The defendant opposes this application for
summary judgment.  He avers that he did not receive the required
notice in terms
of s 129(1)(a) of the National Credit Act 34 of 2005
(“the Act”) prior to the commencement of these
proceedings.
2.
In terms of s 129(1)(b) the credit provider
may not commence any legal proceedings to enforce the agreement
before
inter alia
first
providing the notice envisaged in s 129(1)(a) to the consumer.  S
130(1) stipulates that before a credit provider may
approach the
court for an order to enforce a credit agreement, it has to comply
with certain requirements, which for present purposes
may be
summarised as follows:
2.1.
first, there must be sufficient proof of
delivery of a notice sent in terms of s 129(1)(a) drawing the default
to the notice of
the consumer in writing;  and
2.2.
second, and in terms of s 130(1) and
(1)(a), at the time that the credit provider approaches the court for
an order to enforce a
credit agreement, the consumer must have been
in default for at least 20 (twenty) business days and at least 10
(ten) business
days must have elapsed since the credit provider
delivered the aforesaid notice.
3.
Only once these steps have been completed
may the credit provider approach the court for an order to enforce
the credit agreement,
for s 130(3) and (3)(a) seeks to bar the court
from determining a matter unless the procedures required by
inter
alia
s 129 have been complied
with.  If the court determines that the credit provider had not
complied with the provisions
of the Act as contemplated in subsection
(3)(a), the court must, in terms of s 130(4)(b)(i) and (ii), adjourn
the matter and make
an appropriate order setting out the steps the
credit provider must complete before the matter may be resumed.
4.
The summons was served on 25 January 2013.

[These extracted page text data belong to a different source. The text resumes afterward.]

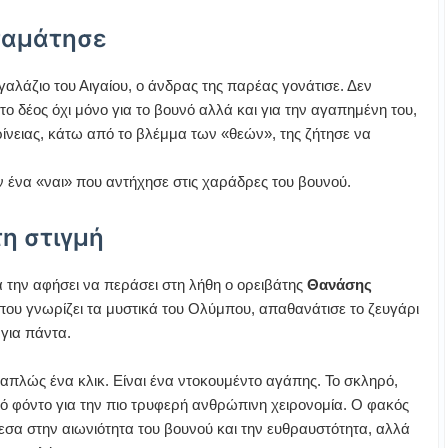
ταμάτησε
αλάζιο του Αιγαίου, ο άνδρας της παρέας γονάτισε. Δεν
το δέος όχι μόνο για το βουνό αλλά και για την αγαπημένη του,
κρίνειας, κάτω από το βλέμμα των «θεών», της ζήτησε να
 ένα «ναι» που αντήχησε στις χαράδρες του βουνού.
τη στιγμή
 την αφήσει να περάσει στη λήθη ο ορειβάτης
Θανάσης
που γνωρίζει τα μυστικά του Ολύμπου, απαθανάτισε το ζευγάρι
 για πάντα.
πλώς ένα κλικ. Είναι ένα ντοκουμέντο αγάπης. Το σκληρό,
κό φόντο για την πιο τρυφερή ανθρώπινη χειρονομία. Ο φακός
εσα στην αιωνιότητα του βουνού και την ευθραυστότητα, αλλά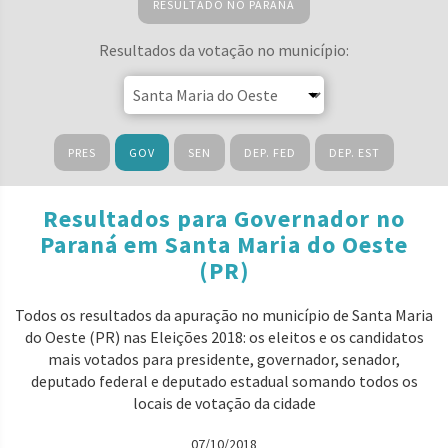
RESULTADO NO PARANÁ
Resultados da votação no município:
PRES
GOV
SEN
DEP. FED
DEP. EST
Resultados para Governador no
Paraná em Santa Maria do Oeste
(PR)
Todos os resultados da apuração no município de Santa Maria
do Oeste (PR) nas Eleições 2018: os eleitos e os candidatos
mais votados para presidente, governador, senador,
deputado federal e deputado estadual somando todos os
locais de votação da cidade
07/10/2018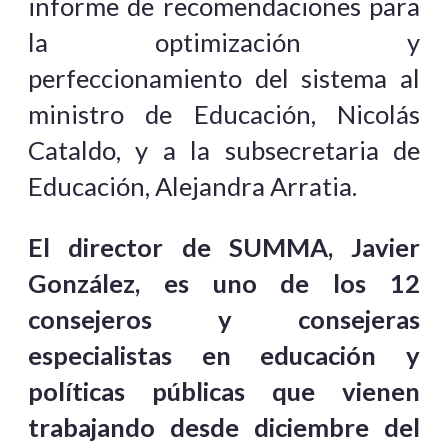
informe de recomendaciones para
la optimización y
perfeccionamiento del sistema al
ministro de Educación, Nicolás
Cataldo, y a la subsecretaria de
Educación, Alejandra Arratia.
El director de SUMMA, Javier
González, es uno de los 12
consejeros y consejeras
especialistas en educación y
políticas públicas que vienen
trabajando desde diciembre del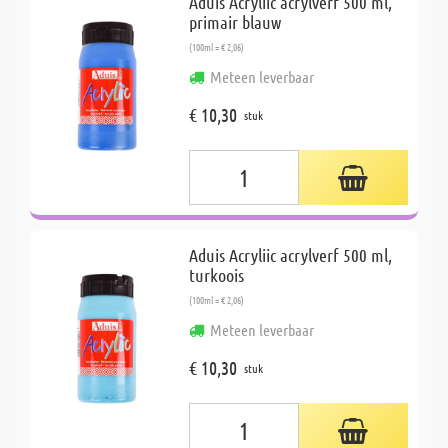
Aduis Acryliic acrylverf 500 ml,
primair blauw
(100ml = € 2,06)
Meteen leverbaar
€ 10,30
stuk
Aduis Acryliic acrylverf 500 ml,
turkoois
(100ml = € 2,06)
Meteen leverbaar
€ 10,30
stuk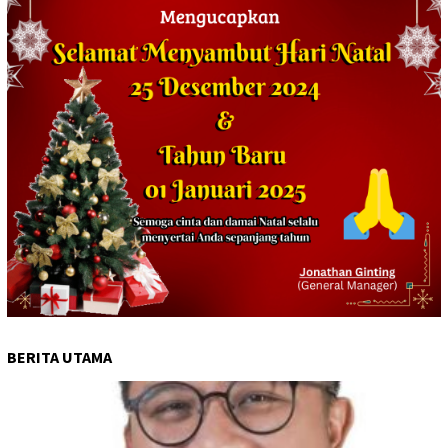
BERITA UTAMA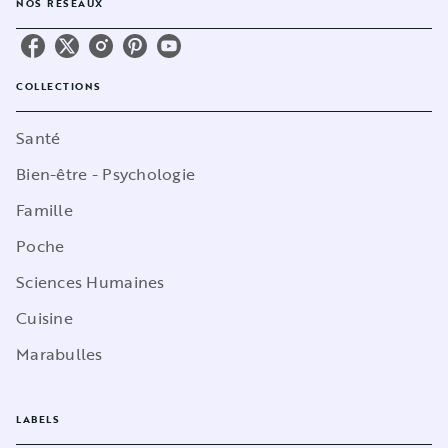
NOS RÉSEAUX
COLLECTIONS
Santé
Bien-être - Psychologie
Famille
Poche
Sciences Humaines
Cuisine
Marabulles
LABELS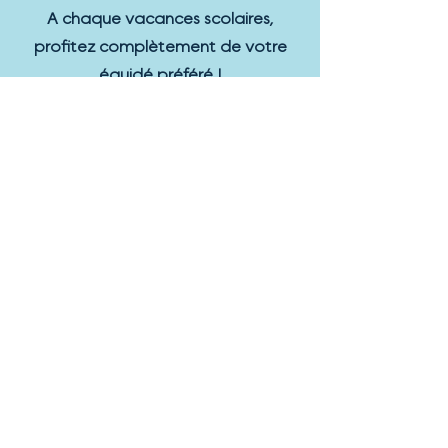
A chaque vacances scolaires,
profitez complètement de votre
équidé préféré !
Location à la semaine : 110€
5 montes libres du lundi au
vendredi (créneau horaire défini)
Conditions
:
Être adhérent du club obligatoirement,
galop 3 minimum et majeur
ou accompagné d'un adulte.
3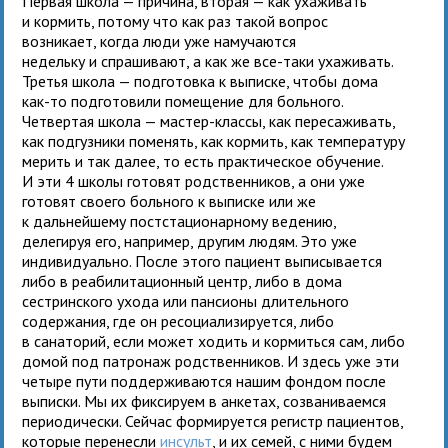
Первая школа — причина, вторая — как ухаживать
и кормить, потому что как раз такой вопрос
возникает, когда люди уже намучаются
недельку и спрашивают, а как же все-таки ухаживать.
Третья школа — подготовка к выписке, чтобы дома
как-то подготовили помещение для больного.
Четвертая школа — мастер-классы, как пересаживать,
как подгузники поменять, как кормить, как температуру
мерить и так далее, то есть практическое обучение.
И эти 4 школы готовят родственников, а они уже
готовят своего больного к выписке или же
к дальнейшему постстационарному ведению,
делегируя его, например, другим людям. Это уже
индивидуально. После этого пациент выписывается
либо в реабилитационный центр, либо в дома
сестринского ухода или пансионы длительного
содержания, где он ресоциализируется, либо
в санаторий, если может ходить и кормиться сам, либо
домой под патронаж родственников. И здесь уже эти
четыре пути поддерживаются нашим фондом после
выписки. Мы их фиксируем в анкетах, созваниваемся
периодически. Сейчас формируется регистр пациентов,
которые перенесли
инсульт
, и их семей, с ними будем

The relevant paragraphs of the particulars of claim are highlighted
as follows to demonstrate
why I am of the view that the credit
provider complied with the provisions of the Act:

10.
In due satisfaction of the requirements of Section 129 read with
Section 130 of Act 34 of 2005 a letter was sent
by the Plaintiff to
the Defendant on
13 November 2012
by pre-paid registered post at
the address chosen by the Defendant as his domicilium citandi et
executandi
, a copy of which
letter is annexed hereto marked “
D”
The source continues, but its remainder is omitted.